Why write a software requirement specification at all? Perhaps the right answer is that we are writing specifications in order to competently manage risks. After all, the implementation scheme over time can simply be forgotten, a key employee can go rogue taking knowledge about the project with him, a newcomer who comes to replace him will howl due to the prospect of collecting information bits manually and from the words of colleagues, and finally, team members can just understand the same workflow in different ways.
To make long story short, the software requirement specification is a very useful thing, but how to write it correctly? Moreover, how to write it so that it can later be read by living people? In fact, the secret is simple - you just need to understand the subject well, because if you can’t explain something in simple words, then you don’t fully understand this. Or vice versa, you are so smart that the intricate constructions generously flavored with professional vocabulary is a dull daily routine for you and, well, how can they not understand basic things. Just keep in mind that the second option, in the first place, happens extremely rarely, mainly among world-renowned scientists, and secondly, think about your grandmother. Would she be pleased to read such a messy software requirement specification? How would you look into her eyes? Would you dare to say that she is simply not smart enough for such complex things? Yeah, that’s it.

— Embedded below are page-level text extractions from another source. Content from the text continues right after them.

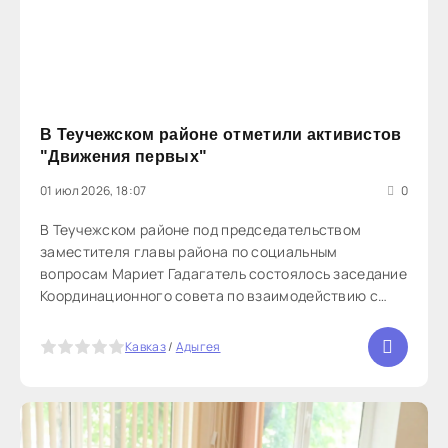
В Теучежском районе отметили активистов
"Движения первых"
01 июл 2026, 18:07
0
В Теучежском районе под председательством
заместителя главы района по социальным
вопросам Мариет Гадагатель состоялось заседание
Координационного совета по взаимодействию с
отделением "Движения первых". В рамках совета
было обсуждено планирование деятельности
5
Кавказ
/
Адыгея
регионального отделения.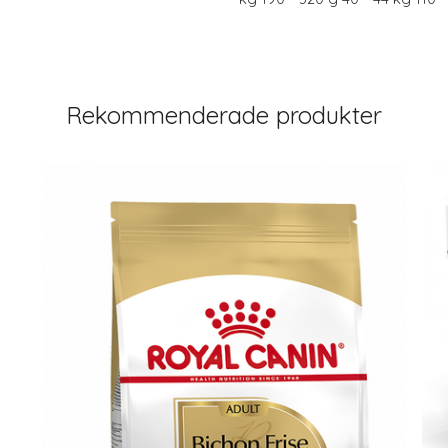
Rekommenderade produkter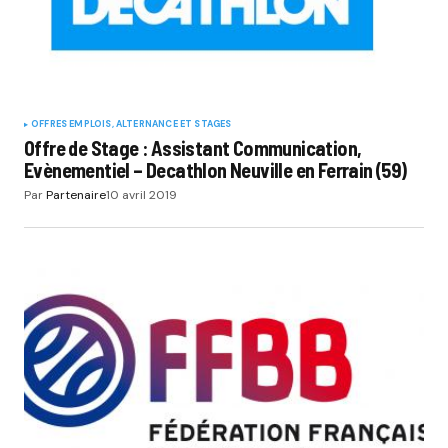
OFFRES EMPLOIS, ALTERNANCE ET STAGES
Offre de Stage : Assistant Communication,
Evènementiel – Decathlon Neuville en Ferrain (59)
Par
Partenaire
10 avril 2019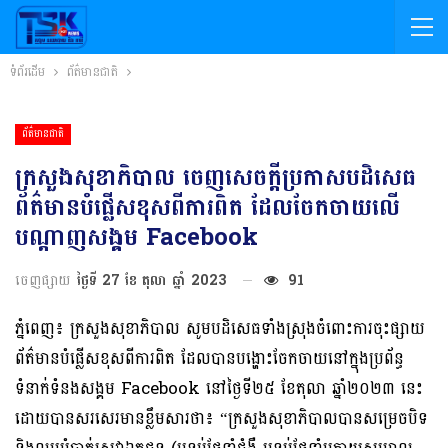
ទំព័រដើម
ព័ត៌មានជាតិ
ព័ត៌មានជាតិ
ក្រសួងសុខាភិបាល ចេញសេចក្តីប្រកាសបដិសេធ
ព័ត៌មានបំផ្លើសខុសពីការពិត ដែលចែកចាយលើ
បណ្តាញសង្គម Facebook
ចេញផ្សាយ
ថ្ងៃទី 27 ខែ តុលា ឆ្នាំ 2023
91
ភ្នំពេញ៖ ក្រសួងសុខាភិបាល សូមបដិសេធទាំងស្រុងចំពោះការចុះផ្សាយ
ព័ត៌មានបំផ្លើសខុសពីការពិត ដែលបានបង្ហោះចែកចាយនៅក្នុងប្រព័ន្ធ
ទំនាក់ទំនងសង្គម Facebook នៅថ្ងៃទី២៥ ខែតុលា ឆ្នាំ២០២៣ នេះ
ដោយបានសរសេរមានខ្លឹមសារថា៖ “ក្រសួងសុខាភិបាលបានសម្រេចបិទ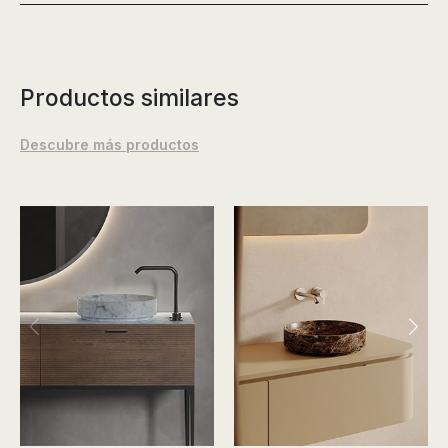
Productos similares
Descubre más productos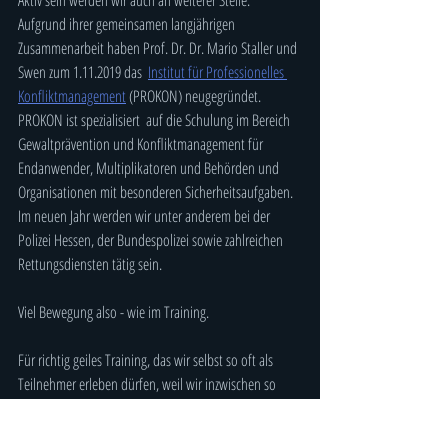
Aktiv sein werden wir auch an weiterer Stelle: 
Aufgrund ihrer gemeinsamen langjährigen 
Zusammenarbeit haben Prof. Dr. Dr. Mario Staller und 
Swen zum 1.11.2019 das  
Institut für Professionelles 
Konfliktmanagement
 (PROKON) neugegründet. 
PROKON ist spezialisiert  auf die Schulung im Bereich 
Gewaltprävention und Konfliktmanagement für 
Endanwender, Multiplikatoren und Behörden und 
Organisationen mit besonderen Sicherheitsaufgaben. 
Im neuen Jahr werden wir unter anderem bei der 
Polizei Hessen, der Bundespolizei sowie zahlreichen 
Rettungsdiensten tätig sein.
Viel Bewegung also - wie im Training. 
Für richtig geiles Training, das wir selbst so oft als 
Teilnehmer erleben dürfen, weil wir inzwischen so 
gute Trainer*innen haben, möchten wir danken!  Wir 
danken Abaddon, Cem, Daniel (mittelgroß), Daniel 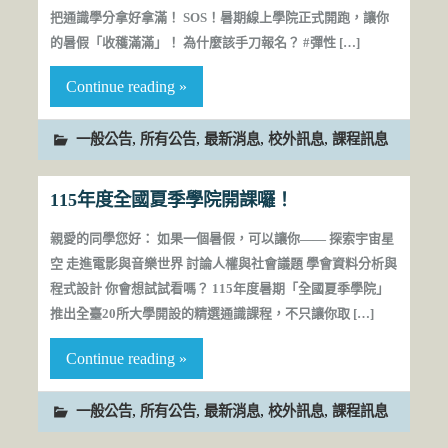
把通識學分拿好拿滿！ SOS！暑期線上學院正式開跑，讓你
的暑假「收穫滿滿」！ 為什麼該手刀報名？ #彈性 […]
Continue reading »
,
,
,
,
一般公告
所有公告
最新消息
校外訊息
課程訊息
115年度全國夏季學院開課囉！
親愛的同學您好： 如果一個暑假，可以讓你—— 探索宇宙星
空 走進電影與音樂世界 討論人權與社會議題 學會資料分析與
程式設計 你會想試試看嗎？ 115年度暑期「全國夏季學院」
推出全臺20所大學開設的精選通識課程，不只讓你取 […]
Continue reading »
,
,
,
,
一般公告
所有公告
最新消息
校外訊息
課程訊息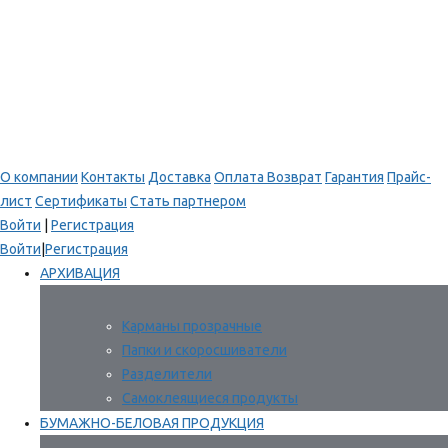
О компании
Контакты
Доставка
Оплата
Возврат
Гарантия
Прайс-
лист
Сертификаты
Стать партнером
Войти
|
Регистрация
Войти
|
Регистрация
АРХИВАЦИЯ
Карманы прозрачные
Папки и скоросшиватели
Разделители
Самоклеящиеся продукты
БУМАЖНО-БЕЛОВАЯ ПРОДУКЦИЯ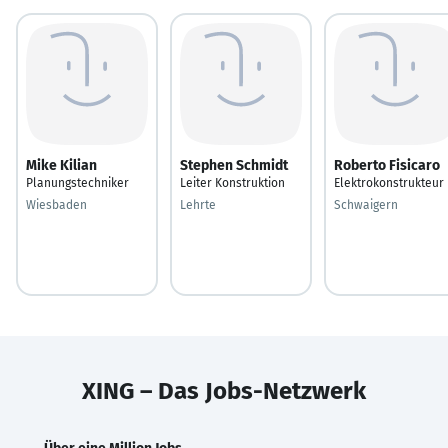
Mike Kilian
Stephen Schmidt
Roberto Fisicaro
Planungstechniker
Leiter Konstruktion
Elektrokonstrukteur
Wiesbaden
Lehrte
Schwaigern
XING – Das Jobs-Netzwerk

In fact, there is no secret here. To write a high-quality and understandable software requirement specification, you just need to clearly understand what it is written for, why these or those sections are needed, and also follow several rules. And of course, keep in mind that the final recipient of the information will still be a living person who most likely doesn’t want to supplement what you have written with its own guesses and assumptions (as a client-oriented company we are pretty sure about this). Now let's get every software requirement specification duck in a nice row.
What is software requirement specification?
Software Requirement Specification (SRS) - a special documentation for software that contains information on how the system should behave, what functions it should perform, what kind of load it must withstand, and so on. Since the specification also serves to obtain feedback from the client, it should be written in a simple and easy to read form.
What is the specification for?
- You can get an accurate estimate of the cost, risk and time spent.
- The client will be able to more clearly draw their own vision of the project.
- Customer and Contractor will have the same idea of the product.
- It will help to identify the optimal set of functions.
- It serves as the basis for the formation of other technical documentation.
- The development process will be optimized - time spent minimized.
- No duplication of tasks.
- Allows you to structure problems in order to solve them easier and faster.
- It helps to understand which results are considered optimal when testing.
Problems encountered during the development of a project without software requirement specifications
- It will not be possible to obtain an accurate estimate of the cost, risk and time spent.
- Customer and Contractor may have a completely different idea of the product.
- Developers cannot be sure that the software they create fully meets customer requirements.
- It will be very difficult to write a user guide.
- It is likely that you will need to redo parts of the project again.
Are you ready? Just don’t panic.
An embarrassment of riches, as they say. But don’t be scared. In fact, everything becomes somewhat easier if you try to delve into the goal of each item.
This section is intended to describe the application or product whose functionality will be described in the document.
- Introduction\Document conventions
If you have any obscure technical words or terms that will be used in the future in SRS, then you need to describe them here. But there are a couple of conditions! Firstly, the description of an incomprehensible word cannot contain another incomprehensible word. The term that you use should be described in detail, in a simple and understandable language. The worst thing you can do is to fool around in this section and not to list everything in detail. There is no doubt that, the more obscure things you describe, the easier it will be to design the application later.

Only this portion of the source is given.